In fact, that seems to be already happening.


>All of this might actually be good for Silicon Valley, which mostly does software not hardware.

I don't really disagree with either this or any of your other points. Though a potential return to specialized hardware is something of a counterpoint (even allowing for the fact that a lot of that specialized hardware will mostly be about effectively burning algorithms into chips.)

That said, there's an entire industry and set of consumer expectations built around some combination of faster/cheaper/smaller/more features. Take away the dominant knob that's made those trends possible, CMOS process scaling, and the consequences could be significant.

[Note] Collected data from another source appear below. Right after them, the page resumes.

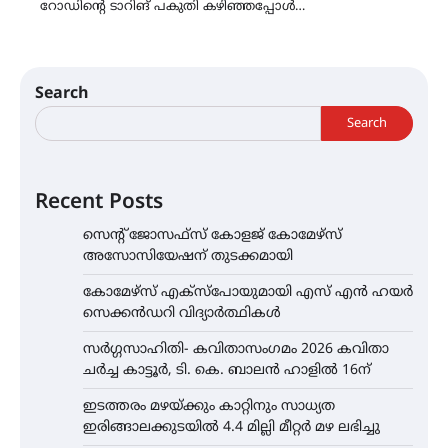
റോഡിന്റെ ടാറിങ് പകുതി കഴിഞ്ഞപ്പോൾ…
Search
Search
Recent Posts
സെന്റ് ജോസഫ്സ് കോളജ് കോമേഴ്‌സ്
അസോസിയേഷന് തുടക്കമായി
കോമേഴ്സ് എക്സ്പോയുമായി എസ് എൻ ഹയർ
സെക്കൻഡറി വിദ്യാർത്ഥികൾ
സർഗ്ഗസാഹിതി- കവിതാസംഗമം 2026 കവിതാ
ചർച്ച കാട്ടൂർ, ടി. കെ. ബാലൻ ഹാളിൽ 16ന്
ഇടത്തരം മഴയ്ക്കും കാറ്റിനും സാധ്യത
ഇരിങ്ങാലക്കുടയിൽ 4.4 മില്ലി മീറ്റർ മഴ ലഭിച്ചു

I don't think fab tech will become that commoditized. If anything, the end of differentiation on process node size alone will drive differentiation in other areas, such as new types of transistors(tri gate has already become somewhat popular). More complicated and expensive manufacturing technologies that are currently too expensive relative to the performance gain such as SOI technologies might take off as well. There is still a lot of room for innovation in the process other than just shrinking the features, shrinking has just generally been the cheapest way to improve performance until now.


This is a step in the direction of the ASICs that you predict.